Leistikow: Through unimaginable circumstances, Iowa's Jack Nunge stays strong
INDIANAPOLIS — Iowa basketball players will inevitably confront in-game adversity sometime during the NCAA Tournament that, for them, begins Saturday in Indianapolis.
When they do, they need only to look toward their bench to be inspired by a 6-foot-11 pillar of strength.
Jack Nunge, wearing a heavy brace around his right leg and more scars that can’t be seen, will be there for them, in whatever way he can.
“My main focus right now is trying to bring everything I can for the team,” Nunge says. “Trying to be a positive guy for them. To let them know I’m OK. And let them know I still believe in them.”
Nunge’s strength is evident in an interview this week with the Register; that he is even here in the Indianapolis “bubble," where players are mostly confined to their hotel rooms except for practices and games, demonstrates a measure of selflessness. But so is the pain underneath.
Nunge continues to cope with the sudden death of his father and another season-ending knee injury. During our conversation, he is brought to tears but ultimately — and impressively — delivers an upbeat outlook on basketball and life.
As soon as Nunge tumbled to the court, his heart sank again.
This is the first time Nunge has been interviewed since Feb. 25, the night his knee buckled without contact in the first half of Iowa's 79-57 loss at Michigan.
“I pretty much knew when it happened,” Nunge says, “that it wasn't going to be good.”
Nunge, unfortunately, has become familiar with knee injuries. He tore an ACL in November 2019 and missed the rest of the Hawkeyes' season. An eight-month recovery followed. Nunge came back and was playing some of his best basketball, averaging 7.1 points and 5.3 rebounds in about 16 minutes per game.
Just 12 days before his injury occurred, Feb. 13 at Michigan State, Nunge enjoyed the best game of his Hawkeye career — setting or tying career highs in points (18), rebounds (11) and assists (six). Iowa throttled the Spartans, 88-58, to hand Tom Izzo his most lopsided home loss in 26 years as Michigan State’s coach.

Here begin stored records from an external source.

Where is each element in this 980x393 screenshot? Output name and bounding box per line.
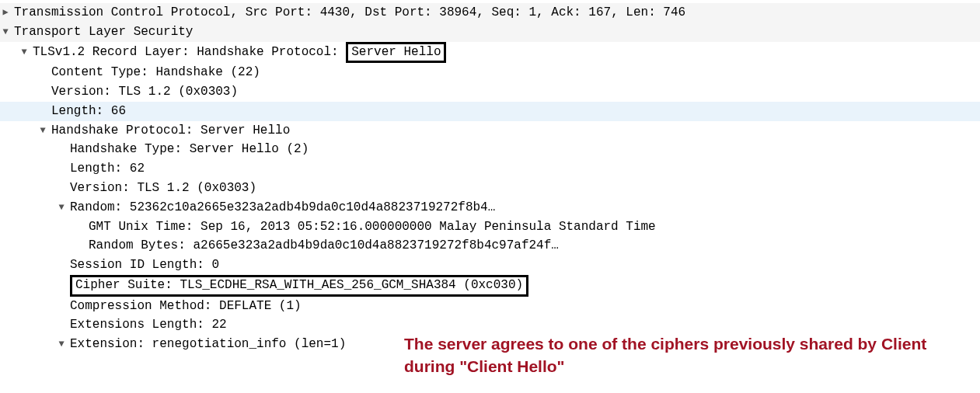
tcp-summary: Transmission Control Protocol, Src Port:… <box>14 3 685 23</box>
tree-row-tls[interactable]: ▼ Transport Layer Security <box>0 23 980 42</box>
tree-row-length-outer[interactable]: Length: 66 <box>0 102 980 121</box>
tls-summary: Transport Layer Security <box>14 23 193 42</box>
record-prefix: TLSv1.2 Record Layer: Handshake Protocol… <box>33 45 346 59</box>
tree-row-random[interactable]: ▼ Random: 52362c10a2665e323a2adb4b9da0c1… <box>0 198 980 217</box>
extensions-length-field: Extensions Length: 22 <box>70 315 227 335</box>
tree-row-cipher-suite[interactable]: Cipher Suite: TLS_ECDHE_RSA_WITH_AES_256… <box>0 275 980 297</box>
extension-reneg-field: Extension: renegotiation_info (len=1) <box>70 335 346 354</box>
tree-row-tcp[interactable]: ▶ Transmission Control Protocol, Src Por… <box>0 3 980 23</box>
random-field: Random: 52362c10a2665e323a2adb4b9da0c10d… <box>70 198 495 217</box>
cipher-suite-field: Cipher Suite: TLS_ECDHE_RSA_WITH_AES_256… <box>70 275 528 297</box>
tree-row-handshake-proto[interactable]: ▼ Handshake Protocol: Server Hello <box>0 121 980 141</box>
tree-row-handshake-type[interactable]: Handshake Type: Server Hello (2) <box>0 140 980 159</box>
random-bytes-field: Random Bytes: a2665e323a2adb4b9da0c10d4a… <box>89 236 559 256</box>
content-type-field: Content Type: Handshake (22) <box>51 63 260 82</box>
length-outer-field: Length: 66 <box>51 102 126 121</box>
version-outer-field: Version: TLS 1.2 (0x0303) <box>51 82 238 102</box>
chevron-right-icon[interactable]: ▶ <box>0 5 11 20</box>
server-hello-highlight: Server Hello <box>346 42 446 64</box>
tree-row-content-type[interactable]: Content Type: Handshake (22) <box>0 63 980 82</box>
tree-row-record-layer[interactable]: ▼ TLSv1.2 Record Layer: Handshake Protoc… <box>0 42 980 64</box>
tree-row-handshake-length[interactable]: Length: 62 <box>0 159 980 179</box>
tree-row-version-outer[interactable]: Version: TLS 1.2 (0x0303) <box>0 82 980 102</box>
gmt-time-field: GMT Unix Time: Sep 16, 2013 05:52:16.000… <box>89 217 656 237</box>
chevron-down-icon[interactable]: ▼ <box>56 200 67 215</box>
protocol-tree[interactable]: ▶ Transmission Control Protocol, Src Por… <box>0 0 980 357</box>
handshake-proto-field: Handshake Protocol: Server Hello <box>51 121 290 141</box>
tree-row-random-bytes[interactable]: Random Bytes: a2665e323a2adb4b9da0c10d4a… <box>0 236 980 256</box>
chevron-down-icon[interactable]: ▼ <box>0 25 11 40</box>
tree-row-session-id-length[interactable]: Session ID Length: 0 <box>0 256 980 275</box>
handshake-length-field: Length: 62 <box>70 159 145 179</box>
tree-row-gmt-time[interactable]: GMT Unix Time: Sep 16, 2013 05:52:16.000… <box>0 217 980 237</box>
tree-row-compression[interactable]: Compression Method: DEFLATE (1) <box>0 297 980 316</box>
chevron-down-icon[interactable]: ▼ <box>19 45 30 60</box>
packet-dissector-pane: ▶ Transmission Control Protocol, Src Por… <box>0 0 980 393</box>
handshake-version-field: Version: TLS 1.2 (0x0303) <box>70 179 256 198</box>
chevron-down-icon[interactable]: ▼ <box>56 337 67 352</box>
record-layer-label: TLSv1.2 Record Layer: Handshake Protocol… <box>33 42 446 64</box>
annotation-text: The server agrees to one of the ciphers … <box>404 332 979 378</box>
handshake-type-field: Handshake Type: Server Hello (2) <box>70 140 309 159</box>
compression-field: Compression Method: DEFLATE (1) <box>70 297 302 316</box>
session-id-length-field: Session ID Length: 0 <box>70 256 219 275</box>
chevron-down-icon[interactable]: ▼ <box>37 123 48 138</box>
tree-row-handshake-version[interactable]: Version: TLS 1.2 (0x0303) <box>0 179 980 198</box>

“Everything just kind of came together in that game,” Nunge says. “My teammates did a great job of finding me. We played great defense the whole game on their guys. It was a total team win.”
This was the Nunge who few on the outside had gotten to see. He redshirted as a sophomore; had his season cut short to just five games in his third year; and had been (understandably) up and down in games during his fourth season at Iowa after the ACL recovery and his father’s death.
In practices, coach Fran McCaffery has said Nunge was often one of the Hawkeyes’ highest-rated players — second only to big-man teammate and all-American Luka Garza. After that Michigan State win, Garza reminded folks, “A lot of teams got lucky last year when he got hurt. … We’re a whole different group with him on the floor.”
But now, Nunge was being helped off it … again.
He returned with the team from Ann Arbor late that Thursday night for a 9 a.m. MRI. He got the results in the afternoon: A torn meniscus, and an appointment for surgery four days later.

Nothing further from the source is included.